The FSA has announced that it will concentrate its resources on the biggest insurers when evaluating and considering new FSA Solvency II models.
The FSA will concentrate its resources on the biggest insurers when evaluating and considering new Solvency II models.
At an industry conference on Monday, FSA Solvency II Programme Manager Julian Adams said the watchdog would have to develop a two-tiered approach when looking over firms’ internal model approval process.
Stating that the organisation had to consider a number of constraints over timeframe and regulatory uncertainty, he admitted that the FSA would have to concentrate on a smaller number of firms which represent a more significant share of the market.
Adams said: “We have considered the level of resources we are able to devote to firms going through the pre-application phase and have decided to concentrate these on a smaller population of firms.”
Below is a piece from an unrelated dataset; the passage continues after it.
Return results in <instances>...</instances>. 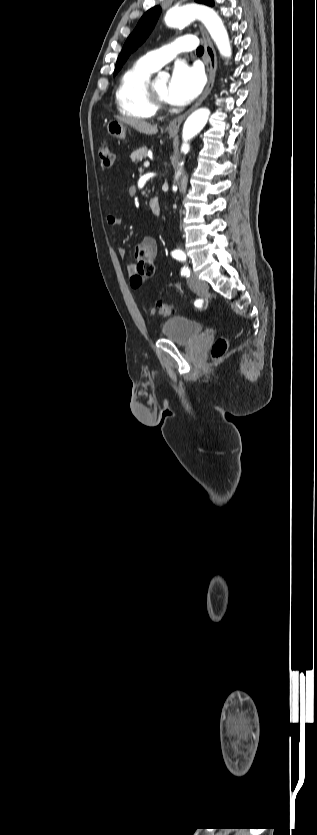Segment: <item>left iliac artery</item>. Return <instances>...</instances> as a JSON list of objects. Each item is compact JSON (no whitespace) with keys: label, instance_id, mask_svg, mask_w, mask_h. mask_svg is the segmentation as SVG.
I'll use <instances>...</instances> for the list:
<instances>
[{"label":"left iliac artery","instance_id":"left-iliac-artery-1","mask_svg":"<svg viewBox=\"0 0 317 835\" xmlns=\"http://www.w3.org/2000/svg\"><path fill=\"white\" fill-rule=\"evenodd\" d=\"M172 256H173L175 259H177V260H179V261H182V262H184V261L186 260L185 253H184L182 250H180V249H176V250H174V251L172 252ZM181 274H182V275H184V276H189V275H190V272H189V270H188V267L184 266V267L182 268V270H181Z\"/></svg>","mask_w":317,"mask_h":835}]
</instances>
Adams reassured the industry that the new plans will not thwart smaller companies from having models agreed in time to employ the rules by January 2013.
He also said that tools would be developed to help make up for this lack of expert involvement.
He said: “We are proposing to develop various tools to facilitate our review. We think a number of these will assist firms in ensuring that their model development continues in the right direction and will help bridge the gap created by the reduced specialist input.”
The FSA estimates the cost of implementing Solvency II to be close to £100m (€114m/$163m).